WHAT YOU SHOULD DO ▸
The answer is to be the data that follows, transcribed exactly, minus its pictures.

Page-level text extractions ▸
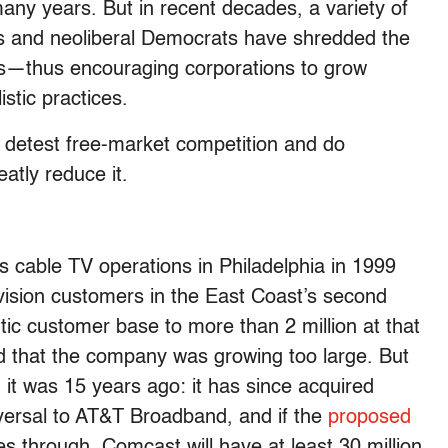
many years. But in recent decades, a variety of
ans and neoliberal Democrats have shredded the
s—thus encouraging corporations to grow
stic practices.
detest free-market competition and do
atly reduce it.
cable TV operations in Philadelphia in 1999
vision customers in the East Coast’s second
ntic customer base to more than 2 million at that
d that the company was growing too large. But
t was 15 years ago: it has since acquired
ersal to AT&T Broadband, and if the
proposed
s through, Comcast will have at least 30 million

WRITTEN ANSWER ▸
many years. But in recent decades, a variety of
ans and neoliberal Democrats have shredded the
s—thus encouraging corporations to grow
stic practices.
detest free-market competition and do
atly reduce it.
cable TV operations in Philadelphia in 1999
vision customers in the East Coast’s second
ntic customer base to more than 2 million at that
d that the company was growing too large. But
t was 15 years ago: it has since acquired
ersal to AT&T Broadband, and if the
proposed
s through, Comcast will have at least 30 million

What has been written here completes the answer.